LE DÉLAI DE TRENTE MINUTES fixé par Mikael Blomkvist était déjà largement dépassé. Il était 16 h 30 et il ne fallait plus songer au train de l'après-midi. Par contre, Mikael avait encore la possibilité d'attraper le train du soir à 21 h 30. Debout devant la fenêtre, il se massait la nuque tout en contemplant la façade éclairée de l'église de l'autre côté du pont. Henrik Vanger lui avait montré un album de coupures de presse, avec des articles sur l'événement aussi bien dans les journaux locaux que dans les médias nationaux. L'intérêt des médias avait été relativement fort pendant un moment — la fille d'une célèbre famille industrielle disparue sans laisser de traces, ça marquait. Mais comme on n'avait pas trouvé de corps et que les investigations semblaient patiner, l'intérêt avait fini par décroître peu à peu. Bien qu'une illustre famille industrielle y soit associée, le cas Harriet Vanger était une histoire oubliée plus de trente-six ans plus tard. La théorie prépondérante dans les articles de la fin des années 1960 semblait être qu'elle s'était noyée et avait été entraînée au large — une tragédie, mais qui pouvait frapper n'importe quelle famille.

Fort curieusement, Mikael avait été fasciné par le récit du vieil homme, mais lorsque Henrik Vanger avait demandé une pause pour se rendre aux toilettes, Mikael avait retrouvé son scepticisme. Le vieil homme n'était cependant pas encore arrivé au bout de son histoire, et Mikael avait fini par promettre de l'écouter jusqu'au bout.

— Et qu'est-ce qu'il lui est arrivé d'après toi ? demanda Mikael quand Henrik Vanger revint dans la pièce.

— Normalement, environ vingt-cinq personnes ont leur domicile permanent ici, mais à cause du rassemblement familial, il y avait une soixantaine de personnes sur l'île ce jour-là. Parmi elles, on peut plus ou moins en exclure entre vingt et vingt-cinq. Je crois que l'un de ceux qui restent — et de toute vraisemblance quelqu'un de la famille — a tué Harriet et s'est débarrassé du corps.

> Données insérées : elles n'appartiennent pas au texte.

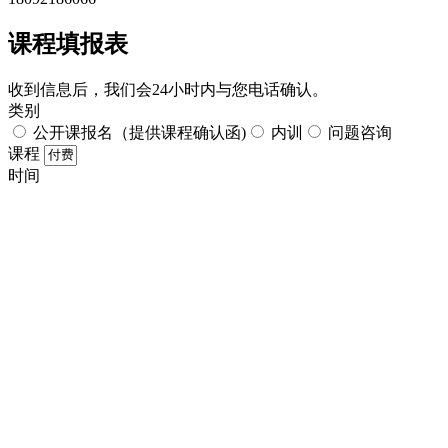
课程填报表​
收到信息后，我们会24小时内与您电话确认。​
类别
公开课报名（提供课程确认函)
内训
问题咨询
课程
时间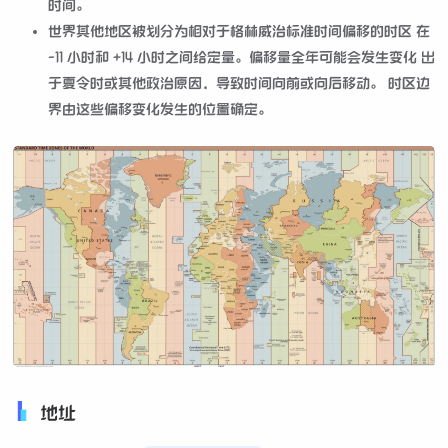
时间。
世界其他地区被划分为相对于格林威治标准时间偏移的时区 在
-11 小时和 +14 小时之间给定量。偏移量全年可能会发生变化 出
于夏令时或其他政治原因，导致时间向前或向后移动。 时区边
界由这些偏移变化发生的位置确定。
地址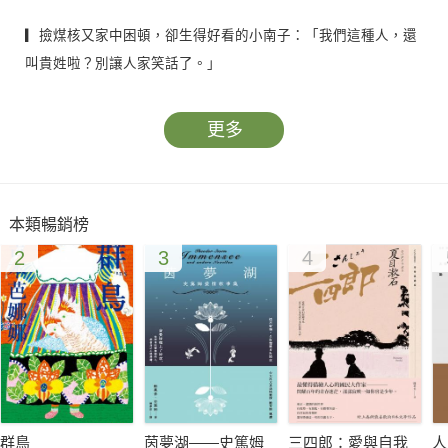
▎撿煤核又家中困頓，卻生得好看的小南子：「我們這種人，還
叫貴姓啦？別讓人家笑話了。」
她洗過臉之後，露出她整個的鵝蛋臉來，又白又嫩，剛剛是有點
害臊，兩頰更是紅起兩個圓圓的暈來。白裡透紅，非常的好看。
更多
士毅原來就覺得她一雙眼睛不錯，現時在一度洗過臉之後，那一
雙眼睛更是烏亮圓活。而且她向人一轉，且又露著白牙一笑，實
在是媚極了。真不料一個撿煤核的女郎，有這樣漂亮的臉子，真
本類暢銷榜
是把一塊美玉藏埋在汙泥裡面了。
2
3
4
▎窮困潦倒，同情小南卻把自己賠上了的洪士毅：「既然吃錯了
藥，後悔又有何益？」
我以前餓著肚子，天天想法子找飯吃的時候，恐慌儘管是恐慌，
並不至於逼成病來。現在有了職業，除了每天兩頓飯不必發愁而
外，而且可以剩些錢，添製衣帽，順順當當的，可以安然無事
了。不料剛吃三天飽飯，自己就想了男女之愛，結果是剛剛爬到
群鳥
茵夢湖——史篤姆
三四郎：愛與自我
人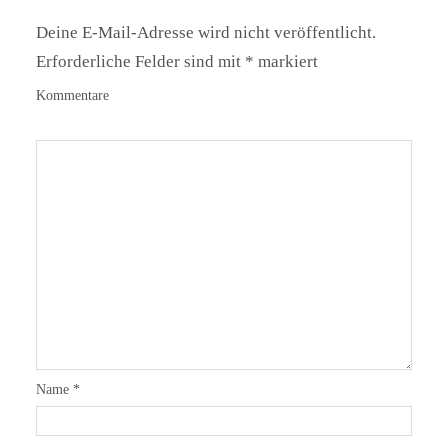
Deine E-Mail-Adresse wird nicht veröffentlicht.
Erforderliche Felder sind mit
*
markiert
Kommentare
Name
*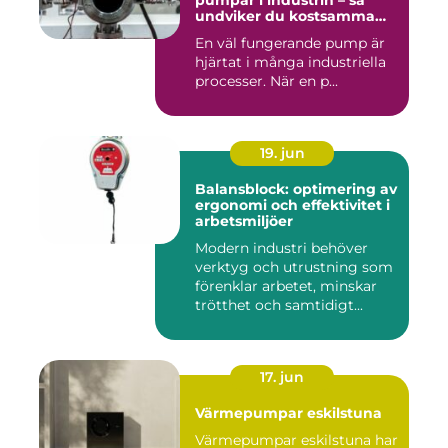
pumpar i industrin – så
undviker du kostsamma
driftstopp
En väl fungerande pump är
hjärtat i många industriella
processer. När en p...
19. jun
Balansblock: optimering av
ergonomi och effektivitet i
arbetsmiljöer
Modern industri behöver
verktyg och utrustning som
förenklar arbetet, minskar
trötthet och samtidigt...
17. jun
Värmepumpar eskilstuna
Värmepumpar eskilstuna har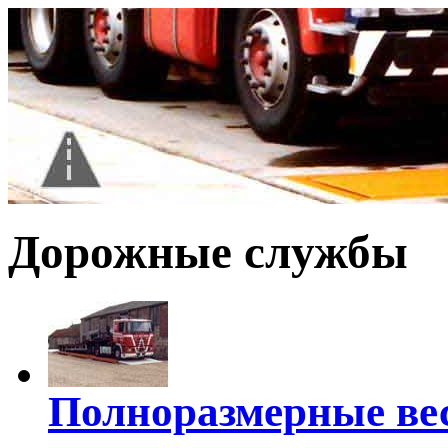
Дорожные службы
Полноразмерные ве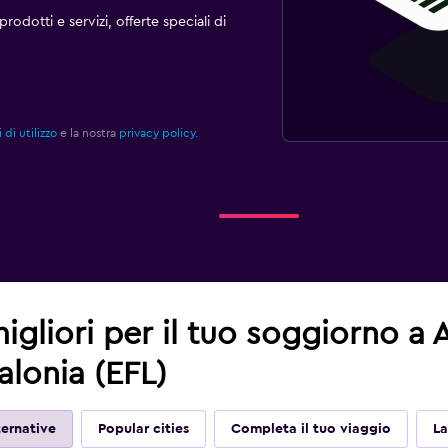
rodotti e servizi, offerte speciali di
 di utilizzo
e la nostra
privacy policy.
migliori per il tuo soggiorno a
lonia (EFL)
ernative
Popular cities
Completa il tuo viaggio
La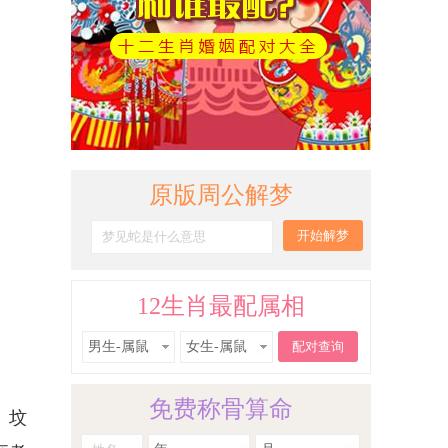
原版周公解梦
12生肖最配属相
男生-属鼠
女生-属鼠
免费称骨算命
、坟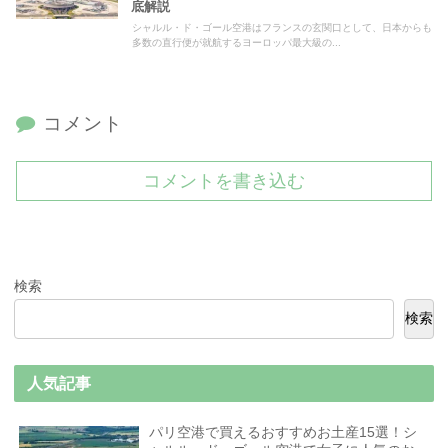
底解説
シャルル・ド・ゴール空港はフランスの玄関口として、日本からも
多数の直行便が就航するヨーロッパ最大級の...
コメント
コメントを書き込む
検索
検索
人気記事
パリ空港で買えるおすすめお土産15選！シ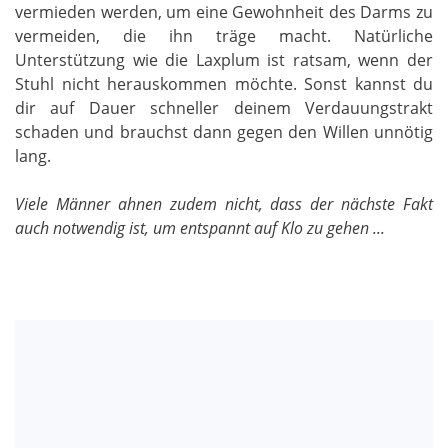
vermieden werden, um eine Gewohnheit des Darms zu
vermeiden, die ihn träge macht. Natürliche
Unterstützung wie die Laxplum ist ratsam, wenn der
Stuhl nicht herauskommen möchte. Sonst kannst du
dir auf Dauer schneller deinem Verdauungstrakt
schaden und brauchst dann gegen den Willen unnötig
lang.
Viele Männer ahnen zudem nicht, dass der nächste Fakt
auch notwendig ist, um entspannt auf Klo zu gehen ...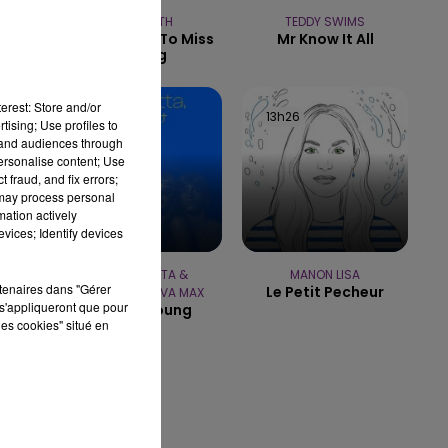
AEROSMITH
TEDDY SWIMS
15h00 - 19h00
I Don't Want To Miss
Mr Know It All
LE CLUB CHAMPAGNE FM
A Thing
erest: Store and/or
13h28
13h28
13h26
13h26
tising; Use profiles to
tand audiences through
personalise content; Use
 fraud, and fix errors;
 may process personal
mation actively
vices; Identify devices
DAVID GUETTA &
MANON LISA
rtenaires dans "Gérer
Le Petit Pecheur
ALPHAVILLE & AVA MAX
s'appliqueront que pour
Forever Young
les cookies" situé en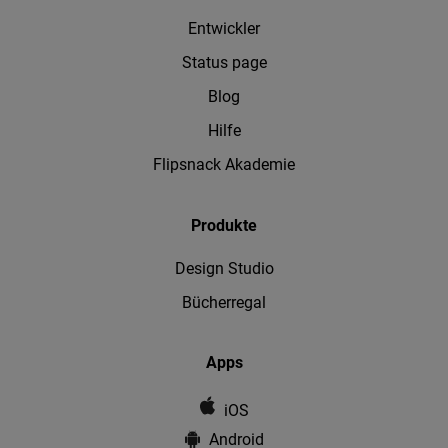
Entwickler
Status page
Blog
Hilfe
Flipsnack Akademie
Produkte
Design Studio
Bücherregal
Apps
iOS
Android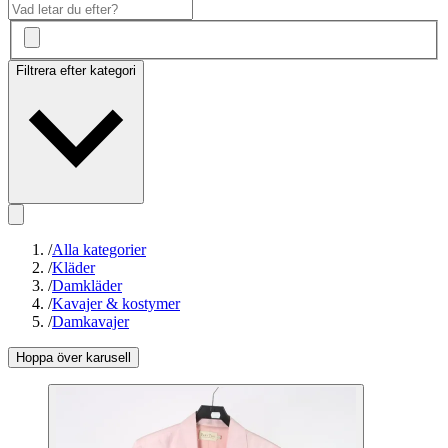
Filtrera efter kategori
/
Alla kategorier
/
Kläder
/
Damkläder
/
Kavajer & kostymer
/
Damkavajer
Hoppa över karusell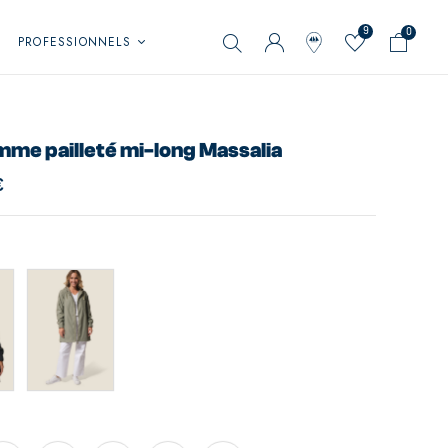
9
0
PROFESSIONNELS
mme pailleté mi-long Massalia
€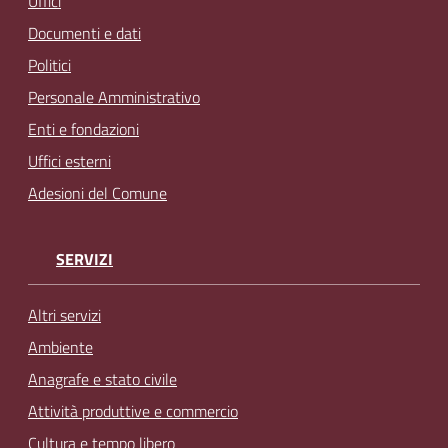
Uffici
Documenti e dati
Politici
Personale Amministrativo
Enti e fondazioni
Uffici esterni
Adesioni del Comune
SERVIZI
Altri servizi
Ambiente
Anagrafe e stato civile
Attività produttive e commercio
Cultura e tempo libero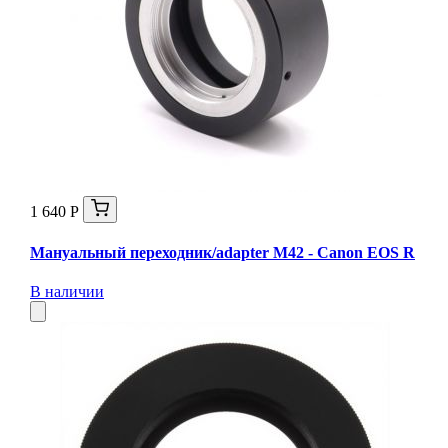
1 640 Р
Мануальный переходник/adapter M42 - Canon EOS R
В наличии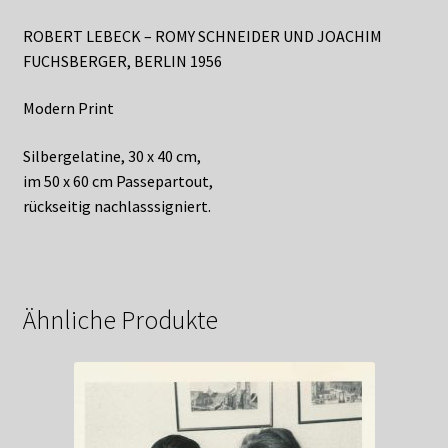
ROBERT LEBECK – ROMY SCHNEIDER UND JOACHIM
FUCHSBERGER, BERLIN 1956
Modern Print
Silbergelatine, 30 x 40 cm,
im 50 x 60 cm Passepartout,
rückseitig nachlasssigniert.
Ähnliche Produkte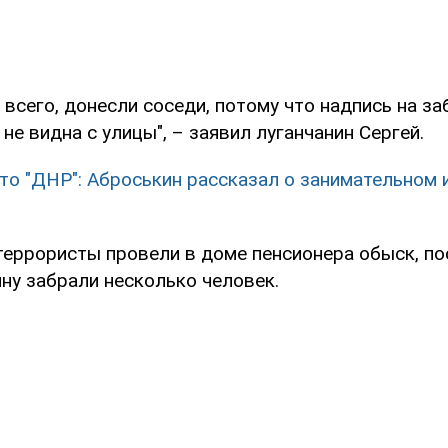
е всего, донесли соседи, потому что надпись на за
 не видна с улицы", – заявил луганчанин Сергей.
это "ДНР": Аброськин рассказал о занимательном 
террористы провели в доме пенсионера обыск, по
ну забрали несколько человек.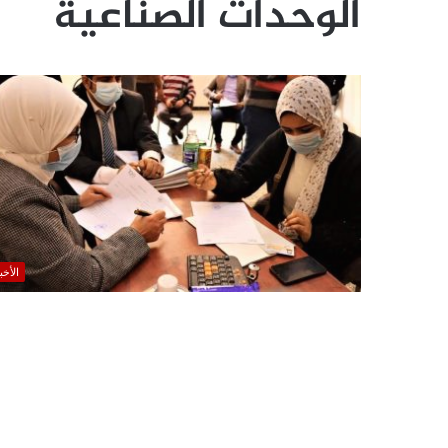
الوحدات الصناعية
الأخب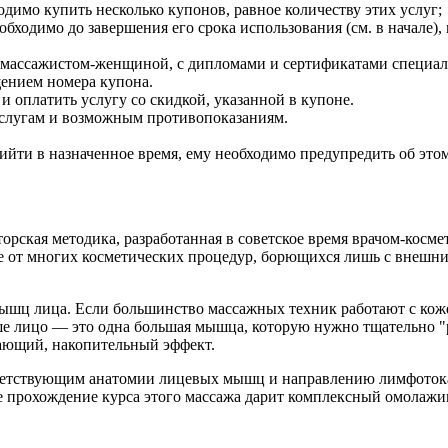
одимо купить несколько купонов, равное количеству этих услуг;
обходимо до завершения его срока использования (см. в начале
массажистом-женщиной, с дипломами и сертификатами специали
щением номера купона.
 оплатить услугу со скидкой, указанной в купоне.
услугам и возможным противопоказаниям.
ийти в назначенное время, ему необходимо предупредить об этом 
орская методика, разработанная в советское время врачом-косм
ие от многих косметических процедур, борющихся лишь с внешн
шц лица. Если большинство массажных техник работают с коже
ше лицо — это одна большая мышца, которую нужно тщательно "р
сающий, накопительный эффект.
ветствующим анатомии лицевых мышц и направлению лимфотока.
е прохождение курса этого массажа дарит комплексный омолажи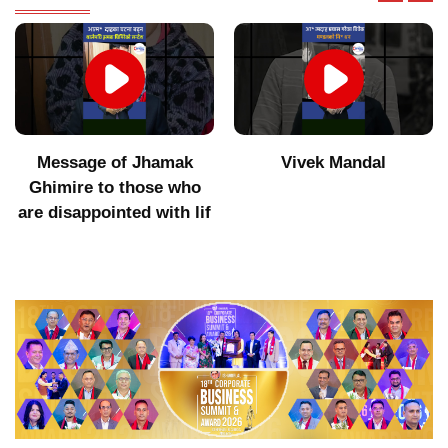
Message of Jhamak
Vivek Mandal
Ghimire to those who
are disappointed with lif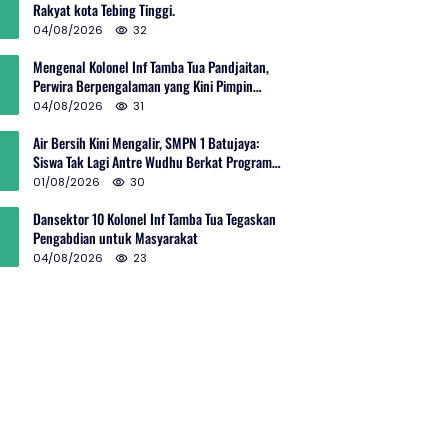
Rakyat kota Tebing Tinggi.
04/08/2026
32
Mengenal Kolonel Inf Tamba Tua Pandjaitan,
Perwira Berpengalaman yang Kini Pimpin
Sektor 10 Citarum Harum
04/08/2026
31
Air Bersih Kini Mengalir, SMPN 1 Batujaya:
Siswa Tak Lagi Antre Wudhu Berkat Program
TNI AD
01/08/2026
30
Dansektor 10 Kolonel Inf Tamba Tua Tegaskan
Pengabdian untuk Masyarakat
04/08/2026
23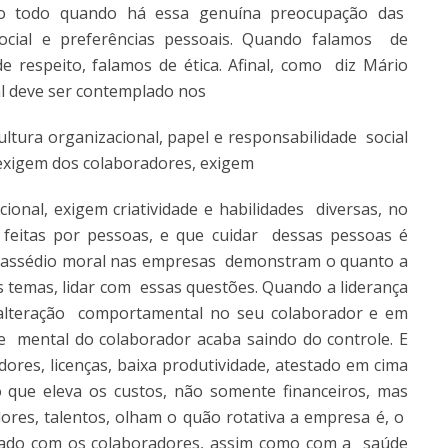
do todo quando há essa genuína preocupação das
ocial e preferências pessoais. Quando falamos de
 respeito, falamos de ética. Afinal, como diz Mário
qual deve ser contemplado nos
ltura organizacional, papel e responsabilidade social
exigem dos colaboradores, exigem
acional, exigem criatividade e habilidades diversas, no
feitas por pessoas, e que cuidar dessas pessoas é
de assédio moral nas empresas demonstram o quanto a
s temas, lidar com essas questões. Quando a liderança
 alteração comportamental no seu colaborador e em
de mental do colaborador acaba saindo do controle. E
ores, licenças, baixa produtividade, atestado em cima
 que eleva os custos, não somente financeiros, mas
ores, talentos, olham o quão rotativa a empresa é, o
uidado com os colaboradores, assim como com a saúde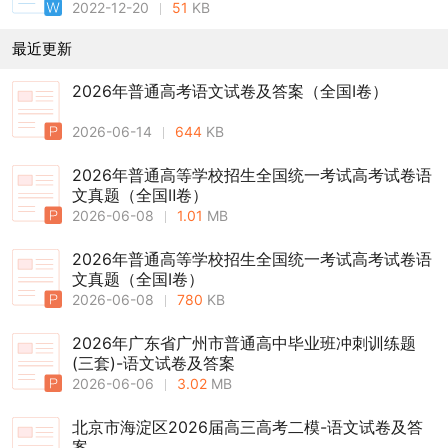
2022-12-20
51
KB
最近更新
2026年普通高考语文试卷及答案（全国Ⅰ卷）
2026-06-14
644
KB
2026年普通高等学校招生全国统一考试高考试卷语
文真题（全国Ⅱ卷）
2026-06-08
1.01
MB
2026年普通高等学校招生全国统一考试高考试卷语
文真题（全国Ⅰ卷）
2026-06-08
780
KB
2026年广东省广州市普通高中毕业班冲刺训练题
(三套)-语文试卷及答案
2026-06-06
3.02
MB
北京市海淀区2026届高三高考二模-语文试卷及答
案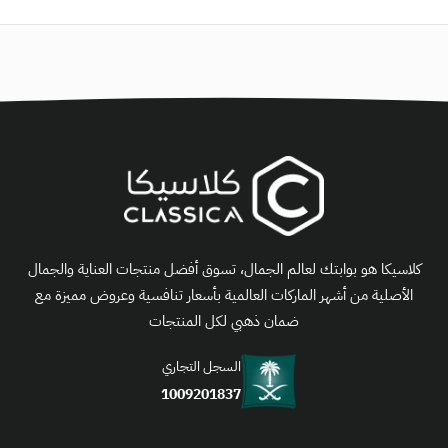
كلاسيكا هو بوابتك لعالم الجمال، تسوق أفضل منتجات العناية والجمال
الأصلية من أشهر الماركات العالمية بأسعار تنافسية وعروض مميزة مع
ضمان ذهبي لكل المنتجات
السجل التجاري
1009201837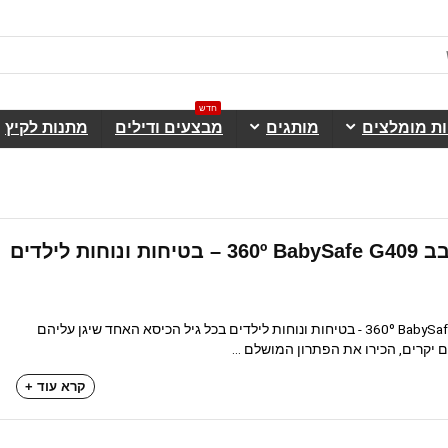
חדש
ות מומלצים
מותגים
מבצעים ודילים
מתנות לקיץ
כיסא בטיחות מסתובב 360º BabySafe G409 – בטיחות ונוחות לילדים
כיסא בטיחות מסתובב 360º BabySafe G409 - בטיחות ונוחות לילדים בכל גיל הכיסא האחד שיגן עליהם
קרא עוד +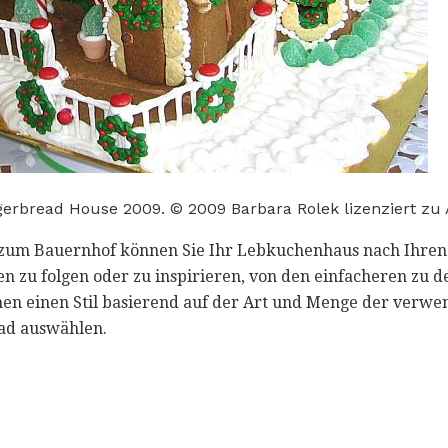
gerbread House 2009. © 2009 Barbara Rolek lizenziert zu 
 zum Bauernhof können Sie Ihr Lebkuchenhaus nach Ihren 
en zu folgen oder zu inspirieren, von den einfacheren zu 
en einen Stil basierend auf der Art und Menge der verwe
ad auswählen.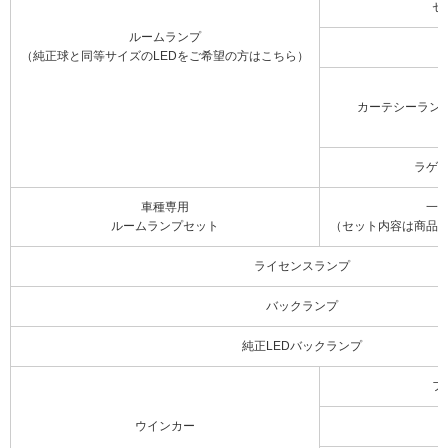
セ
ルームランプ
（純正球と同等サイズのLEDをご希望の方はこちら）
カーテシーラン
ラゲ
車種専用
一
ルームランプセット
（セット内容は商品
ライセンスランプ
バックランプ
純正LEDバックランプ
フ
ウインカー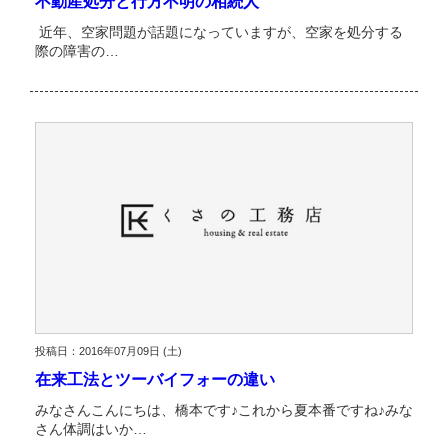
不動産処分と行方不明の相続人
近年、空家問題が話題になっていますが、空家を処分する
際の障害の…
投稿日：2016年07月09日 (土)
在来工法とツーバイフォーの違い
みなさんこんにちは、橋本です♪これから夏本番ですね♪みな
さん体調はいか…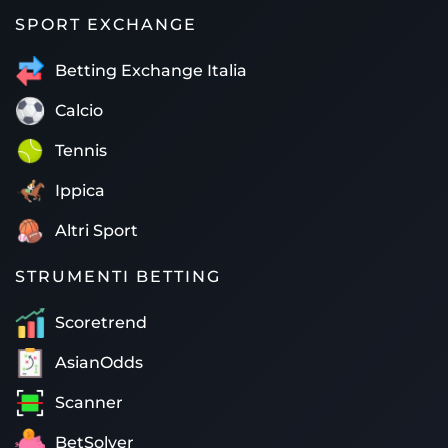
SPORT EXCHANGE
Betting Exchange Italia
Calcio
Tennis
Ippica
Altri Sport
STRUMENTI BETTING
Scoretrend
AsianOdds
Scanner
BetSolver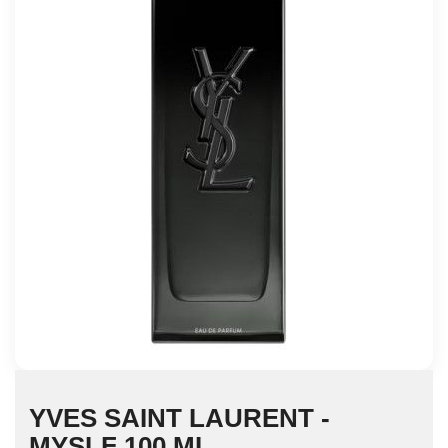
YVES SAINT LAURENT -
MYSLF 100 ML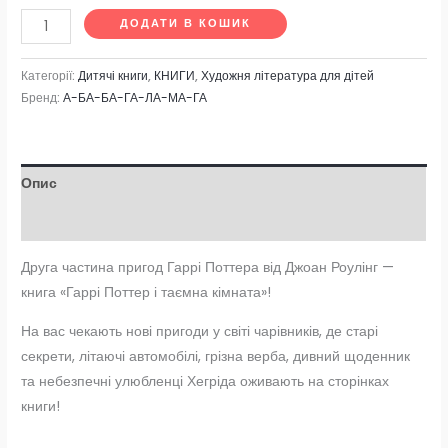
ДОДАТИ В КОШИК
Категорії:
Дитячі книги
,
КНИГИ
,
Художня література для дітей
Бренд:
А-БА-БА-ГА-ЛА-МА-ГА
Опис
Відгуки (0)
Друга частина пригод Гаррі Поттера від Джоан Роулінг —
книга «Гаррі Поттер і таємна кімната»!
На вас чекають нові пригоди у світі чарівників, де старі
секрети, літаючі автомобілі, грізна верба, дивний щоденник
та небезпечні улюбленці Хегріда оживають на сторінках
книги!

— J'ai une douzaine d'objections.

— Je t'écoute.

— Eh bien, l'une est évidemment que même si quelqu'un avait caché son corps, on aurait dû le retrouver si les recherches ont été aussi minutieuses que tu semblés le dire.

— Pour dire la vérité, les recherches ont été encore plus importantes que ce que j'ai raconté. Ce n'est que quand j'ai commencé à penser à Harriet comme une victime d'assassinat que j'ai réalisé que son corps avait pu disparaître d'autres façons. Je ne peux pas prouver ce que je vais dire, mais on reste dans les limites de ce qui est possible.

— D'accord, raconte.

— Harriet a disparu autour de 15 heures. Vers 14 h 55, le pasteur Otto Falk l'a vue, alors qu'il se précipitait sur les lieux de l'accident. A peu près au même moment est arrivé un photographe du journal local, qui dans l'heure qui suivit prit un grand nombre de photos du drame. Nous — c'est-à-dire la police — avons examiné les pellicules et nous avons constaté que Harriet n'apparaissait sur aucune photo ; en revanche on pouvait voir toutes les autres personnes du hameau sur au moins une photo, à part de tout jeunes enfants.